The MIG (General Engineer Module) embedded systems

Manager: Valérie ROY

Every year in November the CMA organizes a 3-week teaching module around the design of critical embedded system software and welcomes a dozen or so students to the Sophia-Antipolis center. The MIG, which is an important module of the first semester of the MINES ParisTech Civil Engineering course, gives rise to a written report on the mini-project study and is the subject of an oral presentation before a panel made up of journalists, manufacturers, researchers and lecturers from écoles préparatoires (preparatory school).

The module proposed by the CMA introduces the students via lessons, conferences, industrial visits and mini-projects to the field of critical embedded system design among others and how they are validated, tested and integrated.

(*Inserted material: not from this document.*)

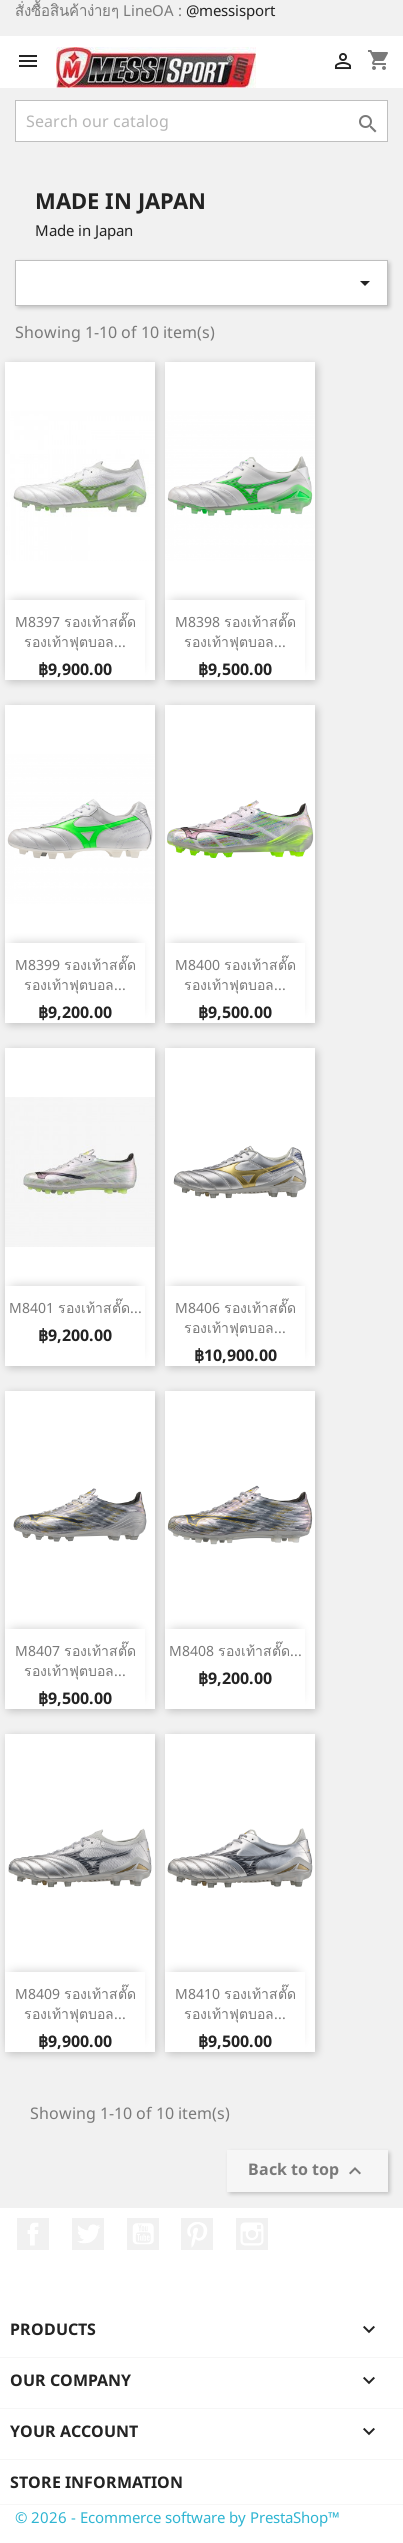 The height and width of the screenshot is (2543, 403). What do you see at coordinates (201, 121) in the screenshot?
I see `[Search]` at bounding box center [201, 121]. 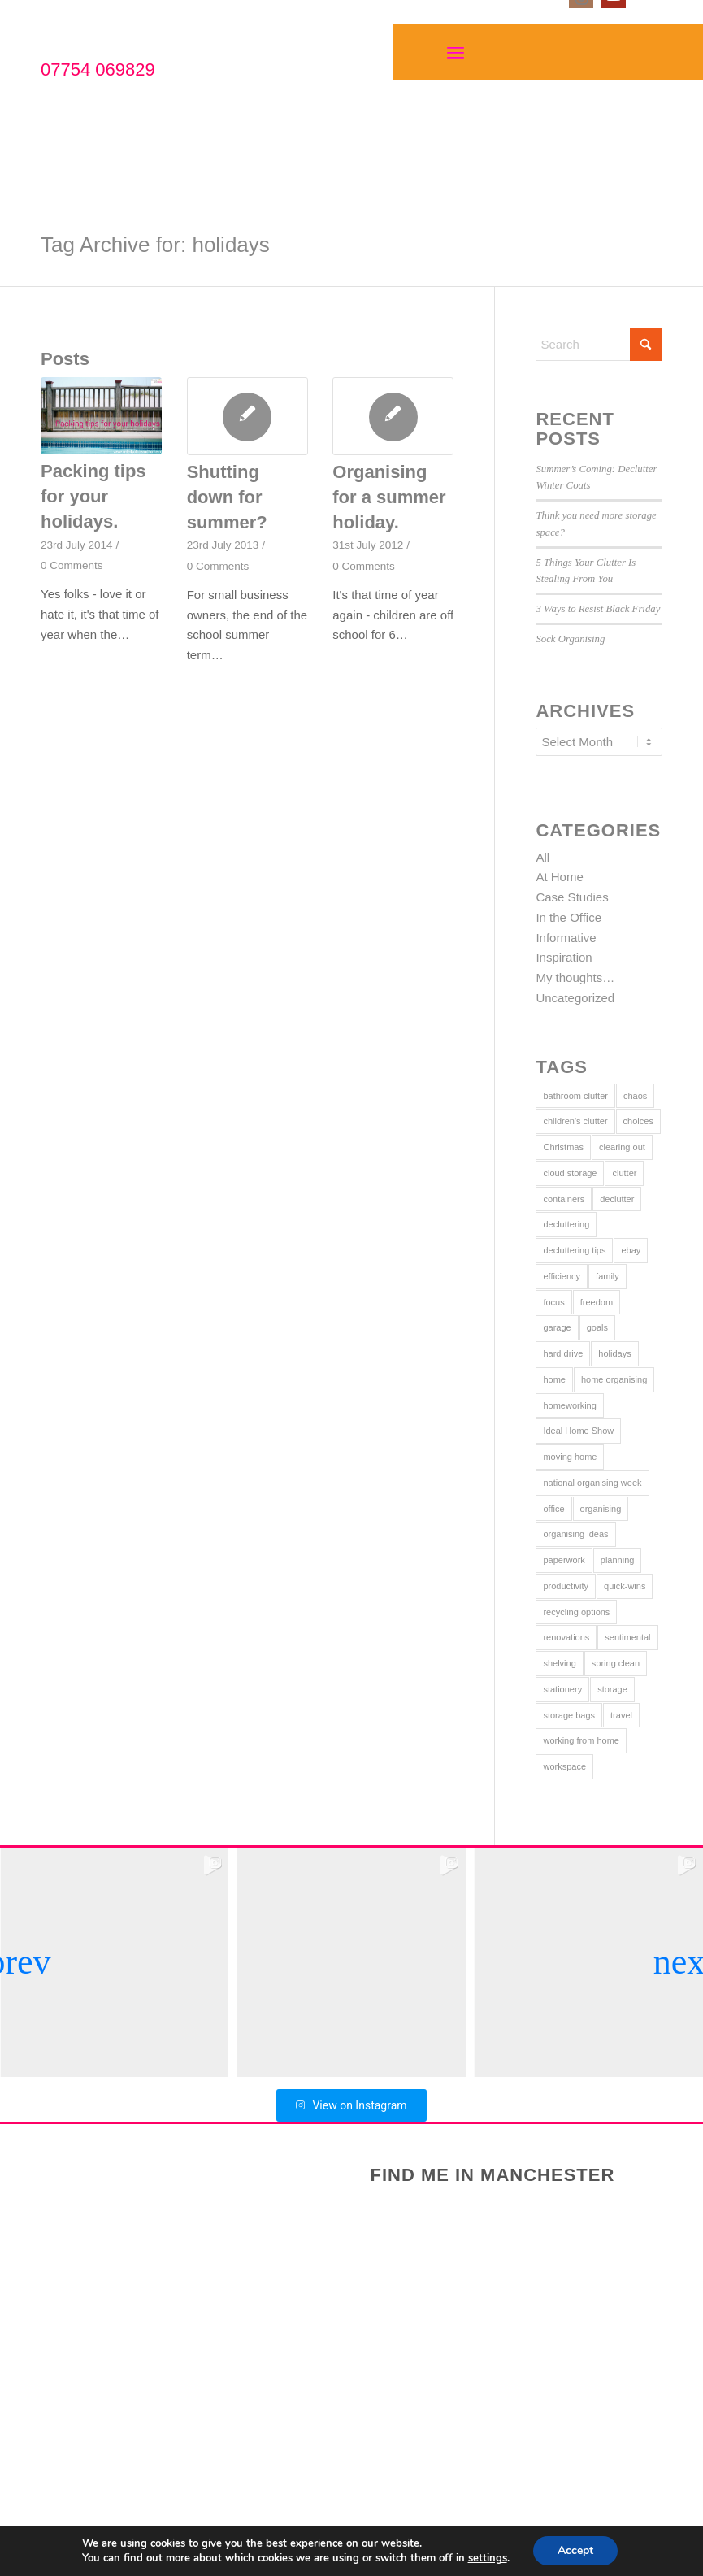 The width and height of the screenshot is (703, 2576). Describe the element at coordinates (351, 1962) in the screenshot. I see `[group]` at that location.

In the context of this module, the students meet major critical system design and validation industrial players like Dassault-Aviation in Istres, Eurocopter in Marignane, the SNCF on the IRIS train, Thales Alenia Space in Cannes la Bocca and Esterel Technologies d'Ansys in Villeneuve-Loubet as well as INRIA and ENS researchers from the fields of the formal program verification by program proving, by correct program by construction and by static analysis by abstract interpretation.

The students undertake a mainly technical mini-project as part of a team and independently but one whose transverse aspects linked to the study of the existing and the economic study must be tackled.

 

In 2012

The students realized, from multisensory data (radar, sonar, camera) recorded on the industrial part of the port of Marseille during experiments linked to the SECMAR project of the Mer-PACA competitiveness cluster, a port surveillance system the prerequisite of which was that part of the recognition of the boats’ behavior was based on probabilistic methods of hidden Markov models. The students were made aware of the mini-project by visiting port safety installations accompanied by P. Deroi, security manager of the Major Maritime Port of Marseille, who showed them what is at stake with port surveillance on land at and sea. They also attended a conference day given by P. Mistretta of Thales Underwater Systems who presented to them the engineering approach implemented in the context of the SECMAR project.

 

In 2013

The students realized the design of a speech recognition system (isolated and multi-speaker words) with as requirements: that the recognition uses techniques from continuous Markov models and that the coefficients extracted from the audio signal are based on the MFCC (Mel Frequency Cepstral Coefficient). The students carried out remarkable work thanks to their independence, their ability to adapt new fields but also and above all the originality of their probabilistic modeling. Their software, entirely operational, is available on the Internet, on tablets and mobile phones.